Posted 17 April 2009 - 09:05 AM
Posted 19 June 2009 - 05:42 AM
I am in the process of developing a new design delivery process which allows clients to walk through their design in real time on the web. I would appreciate if anyone has the time to take a look at give me some feed back.
Posted 19 June 2009 - 07:18 AM
Posted 19 June 2009 - 09:15 AM
I used ArchiCAD for the primary building modeling.
Working on the finishes and the whole polishing of the presentation. A lot to learn...
Example 1 was the first attempt, Example 2 is the second attempt. I will be revisiting both as I refine techniques and libraries.
The translation of the ground surfaces wasn't that good, so I may change the method to heavy bump mapping rather than texture mapping and see if this helps.
The client for example 2 loved being able to go through the design. As he is in another country it was a little difficult to set up a meeting so it worked well.
Thanks for your comments.
Posted 13 February 2010 - 08:43 AM
Richard and Annie
Posted 13 February 2010 - 10:06 AM
In my experience it's always good to arrive at a client and fine they have formulated some ideas of what they want which you can build upon. So, go ahead formulate some ideas. Have fun.

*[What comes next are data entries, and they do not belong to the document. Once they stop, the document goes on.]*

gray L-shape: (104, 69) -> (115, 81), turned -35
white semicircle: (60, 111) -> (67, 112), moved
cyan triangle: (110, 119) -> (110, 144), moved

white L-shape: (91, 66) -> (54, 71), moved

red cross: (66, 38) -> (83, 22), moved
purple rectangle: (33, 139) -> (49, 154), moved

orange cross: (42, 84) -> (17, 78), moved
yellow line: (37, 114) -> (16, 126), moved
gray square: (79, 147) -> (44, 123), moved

Posted 13 February 2010 - 11:10 AM
The other use of words/verbal is to really kick-start the feel of the interiors (for it is the interior is surely where it should all start...assuming you have the site analysis under your belt)...cosy/spartan/warm/crisp/light/non-cellular/visually busy/woody/retro etc etc and all combinations...this really is where the fun starts.

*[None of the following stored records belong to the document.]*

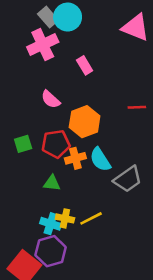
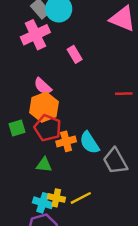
orange hexagon: (85, 122) -> (44, 107), moved
red pentagon: (56, 144) -> (48, 128), turned 30
gray trapezoid: (128, 179) -> (115, 161), turned 96

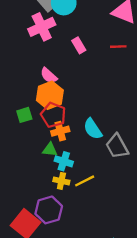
red line: (124, 94) -> (118, 47), moved
orange cross: (66, 141) -> (60, 131), moved
cyan cross: (43, 203) -> (64, 161), moved

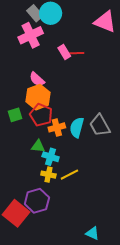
red line: (118, 47) -> (77, 53), moved
cyan semicircle: (93, 129) -> (77, 127), turned 48
orange cross: (60, 131) -> (57, 127), moved
gray trapezoid: (117, 146) -> (100, 125), moved

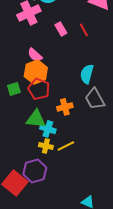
red line: (77, 53) -> (84, 30), moved, turned 64
orange cross: (57, 127) -> (65, 107), moved
cyan semicircle: (77, 127) -> (87, 74), moved
green triangle: (38, 146) -> (36, 119), size x1.5

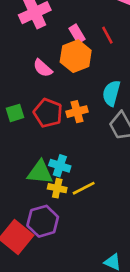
orange hexagon: (36, 72) -> (76, 56), moved
orange cross: (65, 107) -> (77, 112), moved
green triangle: (36, 119) -> (40, 172), moved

You'll quickly realise that design is like the old joke about the content of a spittoon...it's all in one. Sorry about that image.
In case you haven't found and absorbed it, I have appended a few free notes on design appraoches: before the architect's clock starts ticking, on a link above (thanks to admin)
Enjoy and keep us posted.
Sorry about the rambling sentences!
Posted 16 June 2010 - 11:13 AM
Archicad is good and so is Revit as they draw 'walls' and roofs and other elements, not just lines but they need a powerful PC to use it.
One member suggested a pen and paper and to be honest, for initial ideas, i couldnt agree more and its what most of us so called professionals actually do first off!